## What you are asked to do
Return only the number of lines in the entries below that hold the word "António".

** Source information follows **

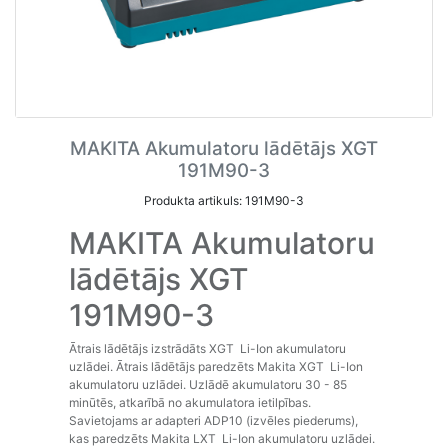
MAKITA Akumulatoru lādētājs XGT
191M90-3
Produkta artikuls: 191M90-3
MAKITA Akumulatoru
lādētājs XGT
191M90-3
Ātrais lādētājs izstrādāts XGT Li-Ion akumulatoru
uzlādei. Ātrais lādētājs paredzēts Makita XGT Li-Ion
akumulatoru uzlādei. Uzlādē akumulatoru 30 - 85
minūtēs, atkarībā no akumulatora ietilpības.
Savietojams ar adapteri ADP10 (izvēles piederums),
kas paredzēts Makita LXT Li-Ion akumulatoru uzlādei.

** End of Source information **
** Source information follows **

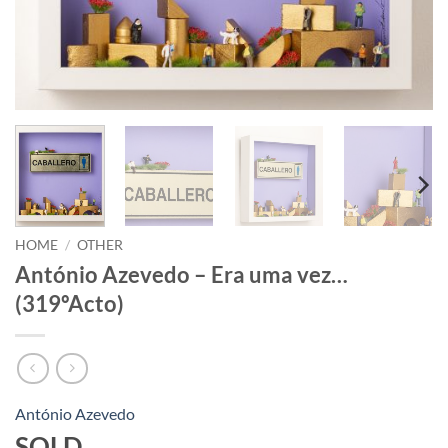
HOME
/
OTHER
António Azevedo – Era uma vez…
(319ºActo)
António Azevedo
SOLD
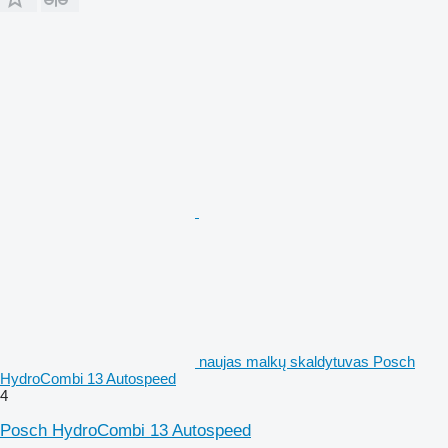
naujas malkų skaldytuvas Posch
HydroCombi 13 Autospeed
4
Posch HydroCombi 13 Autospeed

** End of Source information **

## Exercise response
2